EXCERPTED RECORDS:

[Start of section]

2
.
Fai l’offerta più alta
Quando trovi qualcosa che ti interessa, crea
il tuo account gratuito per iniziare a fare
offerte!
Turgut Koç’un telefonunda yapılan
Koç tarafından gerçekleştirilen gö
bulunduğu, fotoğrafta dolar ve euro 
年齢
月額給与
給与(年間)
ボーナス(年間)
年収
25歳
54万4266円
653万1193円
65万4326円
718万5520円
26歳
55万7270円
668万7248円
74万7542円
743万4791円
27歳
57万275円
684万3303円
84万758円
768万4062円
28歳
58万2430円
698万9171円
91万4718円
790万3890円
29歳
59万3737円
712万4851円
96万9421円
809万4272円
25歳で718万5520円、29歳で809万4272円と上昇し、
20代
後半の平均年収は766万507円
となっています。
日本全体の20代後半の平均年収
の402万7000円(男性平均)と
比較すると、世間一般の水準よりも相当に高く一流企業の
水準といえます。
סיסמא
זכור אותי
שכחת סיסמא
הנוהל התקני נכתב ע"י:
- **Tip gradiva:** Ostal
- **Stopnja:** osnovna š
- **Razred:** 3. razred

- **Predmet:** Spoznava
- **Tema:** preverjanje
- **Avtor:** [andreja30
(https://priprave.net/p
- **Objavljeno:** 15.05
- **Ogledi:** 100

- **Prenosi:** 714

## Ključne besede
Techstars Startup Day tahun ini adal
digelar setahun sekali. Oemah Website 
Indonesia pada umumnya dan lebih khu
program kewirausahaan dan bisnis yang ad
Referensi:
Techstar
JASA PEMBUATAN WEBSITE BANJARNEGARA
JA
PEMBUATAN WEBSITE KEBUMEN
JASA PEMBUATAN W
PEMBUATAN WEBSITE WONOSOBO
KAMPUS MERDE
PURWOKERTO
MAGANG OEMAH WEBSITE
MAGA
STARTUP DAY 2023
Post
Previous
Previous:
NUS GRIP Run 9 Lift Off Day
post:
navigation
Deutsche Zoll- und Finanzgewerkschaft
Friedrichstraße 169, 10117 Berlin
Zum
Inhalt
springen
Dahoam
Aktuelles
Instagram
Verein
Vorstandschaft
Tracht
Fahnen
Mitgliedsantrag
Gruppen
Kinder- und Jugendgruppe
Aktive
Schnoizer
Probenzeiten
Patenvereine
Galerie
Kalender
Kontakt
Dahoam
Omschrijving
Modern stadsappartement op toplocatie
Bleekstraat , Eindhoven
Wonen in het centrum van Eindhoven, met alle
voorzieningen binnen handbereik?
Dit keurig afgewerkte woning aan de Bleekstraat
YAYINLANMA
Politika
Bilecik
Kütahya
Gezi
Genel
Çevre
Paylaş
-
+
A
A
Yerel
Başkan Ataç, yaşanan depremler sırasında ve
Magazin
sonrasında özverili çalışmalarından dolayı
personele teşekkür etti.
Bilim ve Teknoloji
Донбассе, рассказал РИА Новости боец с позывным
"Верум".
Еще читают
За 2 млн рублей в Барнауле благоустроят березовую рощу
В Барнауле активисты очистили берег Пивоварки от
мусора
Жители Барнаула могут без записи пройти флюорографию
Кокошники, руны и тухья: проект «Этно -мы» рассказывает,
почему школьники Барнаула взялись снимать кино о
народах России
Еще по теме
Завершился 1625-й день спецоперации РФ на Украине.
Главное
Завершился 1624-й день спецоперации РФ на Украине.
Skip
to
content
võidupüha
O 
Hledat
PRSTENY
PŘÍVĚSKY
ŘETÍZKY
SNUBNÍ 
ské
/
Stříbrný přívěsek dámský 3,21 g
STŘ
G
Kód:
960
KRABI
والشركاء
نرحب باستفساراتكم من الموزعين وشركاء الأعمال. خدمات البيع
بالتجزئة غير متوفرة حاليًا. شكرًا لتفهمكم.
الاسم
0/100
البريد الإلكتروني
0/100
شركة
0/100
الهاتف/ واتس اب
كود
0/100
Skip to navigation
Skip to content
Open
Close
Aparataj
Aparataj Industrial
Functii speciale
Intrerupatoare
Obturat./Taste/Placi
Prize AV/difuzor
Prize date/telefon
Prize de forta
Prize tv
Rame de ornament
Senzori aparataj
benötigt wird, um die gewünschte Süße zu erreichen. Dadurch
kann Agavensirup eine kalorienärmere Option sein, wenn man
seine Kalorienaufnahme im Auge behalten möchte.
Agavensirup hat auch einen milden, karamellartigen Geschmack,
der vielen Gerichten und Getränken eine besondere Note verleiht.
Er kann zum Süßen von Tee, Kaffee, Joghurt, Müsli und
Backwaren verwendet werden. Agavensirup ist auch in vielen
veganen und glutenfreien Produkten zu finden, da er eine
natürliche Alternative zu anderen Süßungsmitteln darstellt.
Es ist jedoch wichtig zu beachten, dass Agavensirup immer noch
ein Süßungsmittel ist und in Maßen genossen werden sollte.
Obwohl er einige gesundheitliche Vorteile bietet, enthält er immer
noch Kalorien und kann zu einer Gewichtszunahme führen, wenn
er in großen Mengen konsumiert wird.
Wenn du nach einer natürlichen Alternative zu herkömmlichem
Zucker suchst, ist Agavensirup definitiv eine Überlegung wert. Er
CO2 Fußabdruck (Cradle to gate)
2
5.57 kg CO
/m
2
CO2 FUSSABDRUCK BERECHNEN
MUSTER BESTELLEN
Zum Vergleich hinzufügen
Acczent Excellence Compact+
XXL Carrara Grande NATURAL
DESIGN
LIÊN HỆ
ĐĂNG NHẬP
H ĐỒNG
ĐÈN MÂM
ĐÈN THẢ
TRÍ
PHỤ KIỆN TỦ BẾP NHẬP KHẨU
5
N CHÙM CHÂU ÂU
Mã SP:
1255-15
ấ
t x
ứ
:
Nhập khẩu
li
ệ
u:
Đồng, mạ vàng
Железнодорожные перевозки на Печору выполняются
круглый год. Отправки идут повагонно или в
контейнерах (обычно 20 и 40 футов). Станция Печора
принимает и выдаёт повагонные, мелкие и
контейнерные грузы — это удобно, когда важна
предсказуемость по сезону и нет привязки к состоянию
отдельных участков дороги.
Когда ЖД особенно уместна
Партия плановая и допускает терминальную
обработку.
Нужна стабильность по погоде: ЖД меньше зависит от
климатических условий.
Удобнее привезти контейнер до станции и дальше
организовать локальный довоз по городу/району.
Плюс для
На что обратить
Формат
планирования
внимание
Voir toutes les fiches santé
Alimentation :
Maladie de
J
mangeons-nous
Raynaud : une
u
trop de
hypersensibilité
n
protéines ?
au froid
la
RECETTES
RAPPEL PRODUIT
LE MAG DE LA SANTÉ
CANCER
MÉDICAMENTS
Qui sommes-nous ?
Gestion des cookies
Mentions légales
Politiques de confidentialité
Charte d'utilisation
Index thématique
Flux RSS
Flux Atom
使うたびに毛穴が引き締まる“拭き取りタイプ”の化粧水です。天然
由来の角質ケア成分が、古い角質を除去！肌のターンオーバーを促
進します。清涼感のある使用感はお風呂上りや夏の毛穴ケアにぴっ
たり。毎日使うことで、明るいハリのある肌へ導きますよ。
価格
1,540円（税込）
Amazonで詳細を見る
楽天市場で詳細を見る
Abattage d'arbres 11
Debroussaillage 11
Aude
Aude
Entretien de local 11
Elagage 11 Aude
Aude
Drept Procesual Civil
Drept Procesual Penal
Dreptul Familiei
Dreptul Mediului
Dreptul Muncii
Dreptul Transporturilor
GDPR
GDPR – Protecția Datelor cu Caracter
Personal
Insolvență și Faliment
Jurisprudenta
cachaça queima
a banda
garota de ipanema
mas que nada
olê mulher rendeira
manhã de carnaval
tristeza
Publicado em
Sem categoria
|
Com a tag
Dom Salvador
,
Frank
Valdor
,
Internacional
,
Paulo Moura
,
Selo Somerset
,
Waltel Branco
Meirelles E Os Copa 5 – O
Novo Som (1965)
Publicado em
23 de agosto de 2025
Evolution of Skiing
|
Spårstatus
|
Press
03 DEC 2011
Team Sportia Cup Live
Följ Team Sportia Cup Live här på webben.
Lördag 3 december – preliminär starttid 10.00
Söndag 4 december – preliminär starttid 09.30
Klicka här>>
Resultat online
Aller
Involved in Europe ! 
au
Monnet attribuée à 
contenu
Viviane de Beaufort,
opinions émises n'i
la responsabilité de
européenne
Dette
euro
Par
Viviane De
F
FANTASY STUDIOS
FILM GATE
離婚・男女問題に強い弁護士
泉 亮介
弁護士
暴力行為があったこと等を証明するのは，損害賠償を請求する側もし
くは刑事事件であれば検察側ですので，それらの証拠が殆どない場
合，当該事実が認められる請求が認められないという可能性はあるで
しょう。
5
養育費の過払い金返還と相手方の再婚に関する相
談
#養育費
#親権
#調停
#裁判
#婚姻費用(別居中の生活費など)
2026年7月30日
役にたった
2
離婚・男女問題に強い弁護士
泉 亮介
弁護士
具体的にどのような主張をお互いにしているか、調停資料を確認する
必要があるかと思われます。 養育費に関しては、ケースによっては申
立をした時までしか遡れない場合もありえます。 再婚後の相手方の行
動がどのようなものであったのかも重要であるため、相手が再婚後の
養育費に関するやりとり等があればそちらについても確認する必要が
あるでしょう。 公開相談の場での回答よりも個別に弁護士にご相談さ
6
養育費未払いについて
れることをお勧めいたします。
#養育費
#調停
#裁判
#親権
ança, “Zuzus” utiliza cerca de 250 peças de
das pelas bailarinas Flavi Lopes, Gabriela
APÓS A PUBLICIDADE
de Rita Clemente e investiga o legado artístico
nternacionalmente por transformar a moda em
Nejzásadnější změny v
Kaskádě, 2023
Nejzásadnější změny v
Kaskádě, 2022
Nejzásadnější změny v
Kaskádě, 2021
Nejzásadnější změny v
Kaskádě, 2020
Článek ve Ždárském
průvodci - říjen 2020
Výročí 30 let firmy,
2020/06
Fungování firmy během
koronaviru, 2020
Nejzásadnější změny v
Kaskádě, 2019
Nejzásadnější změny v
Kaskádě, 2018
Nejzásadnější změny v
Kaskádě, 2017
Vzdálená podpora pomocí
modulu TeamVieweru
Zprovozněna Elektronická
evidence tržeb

[End of section]

Look through the material above and pick out each line holding the word "JASA".

ANSWER BELOW:
JASA PEMBUATAN WEBSITE BANJARNEGARA
JASA PEMBUATAN W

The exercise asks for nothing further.